When I make the Weibull fit, I get a Log likelihood value of -1.26131e+06.
When I make the Rayleigh fit, I get a Log likelihood value of -1.26173e+06.
I would venture to guess these Log likelihood values come from a min\max calculation. Consequently, these values are the highest\lowest points on the curve.
I want to say the Rayleigh fit is better since it is the smallest.

Réponses (1)

Jeff Miller
Jeff Miller le 7 Juil 2020
Just be a bit careful here...
  1. I think those log likelihood values are likelihoods under the maximum likelihood parameter estimates for each distribution. In that case, larger is better, so the data have a higher likelihood under the Weibull than the Rayleigh. I don't know about the Dist Fitter, but the usual parameter search routines minimize the negative of the log likelihood, and you can also see that the negative of the Weibull value is smaller than the minimum of the Rayleigh value.

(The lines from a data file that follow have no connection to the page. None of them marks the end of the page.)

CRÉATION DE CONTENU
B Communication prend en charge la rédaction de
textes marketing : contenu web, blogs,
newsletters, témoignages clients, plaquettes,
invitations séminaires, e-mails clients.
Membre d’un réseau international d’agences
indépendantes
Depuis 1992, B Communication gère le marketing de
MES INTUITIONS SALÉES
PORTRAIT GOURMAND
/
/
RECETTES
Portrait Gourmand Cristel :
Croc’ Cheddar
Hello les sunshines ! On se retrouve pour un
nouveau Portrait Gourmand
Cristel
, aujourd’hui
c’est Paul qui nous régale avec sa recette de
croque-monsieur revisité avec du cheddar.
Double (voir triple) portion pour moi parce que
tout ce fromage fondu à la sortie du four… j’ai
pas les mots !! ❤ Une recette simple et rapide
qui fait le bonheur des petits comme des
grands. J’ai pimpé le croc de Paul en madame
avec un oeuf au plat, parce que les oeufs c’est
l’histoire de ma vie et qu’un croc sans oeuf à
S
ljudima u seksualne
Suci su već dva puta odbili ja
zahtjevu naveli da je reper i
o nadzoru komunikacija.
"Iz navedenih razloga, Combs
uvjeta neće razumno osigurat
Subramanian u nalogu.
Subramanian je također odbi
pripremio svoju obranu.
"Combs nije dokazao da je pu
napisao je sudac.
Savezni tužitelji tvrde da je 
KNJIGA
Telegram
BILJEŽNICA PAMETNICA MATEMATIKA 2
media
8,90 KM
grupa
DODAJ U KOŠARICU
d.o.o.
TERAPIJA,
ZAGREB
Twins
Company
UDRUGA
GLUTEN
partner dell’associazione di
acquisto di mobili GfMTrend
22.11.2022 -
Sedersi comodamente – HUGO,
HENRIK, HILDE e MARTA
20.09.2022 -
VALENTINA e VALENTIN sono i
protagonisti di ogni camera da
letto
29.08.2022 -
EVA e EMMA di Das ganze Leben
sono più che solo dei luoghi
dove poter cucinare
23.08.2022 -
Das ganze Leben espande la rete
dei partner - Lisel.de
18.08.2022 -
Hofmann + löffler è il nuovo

  2. Just because distribution A fits your particular data set better than distribution B, it does not follow that distribution A is the right one and distribution B is the wrong one. Due to random variability, data from distribution B might look like they come from A, or vice versa. To get some sense of this kind of variability, you can do some simple simulations. Generate 1000 datasets from A (with the number of observations you have), fit both A and B to each one, and see how often A fits better than B. Then generate from B.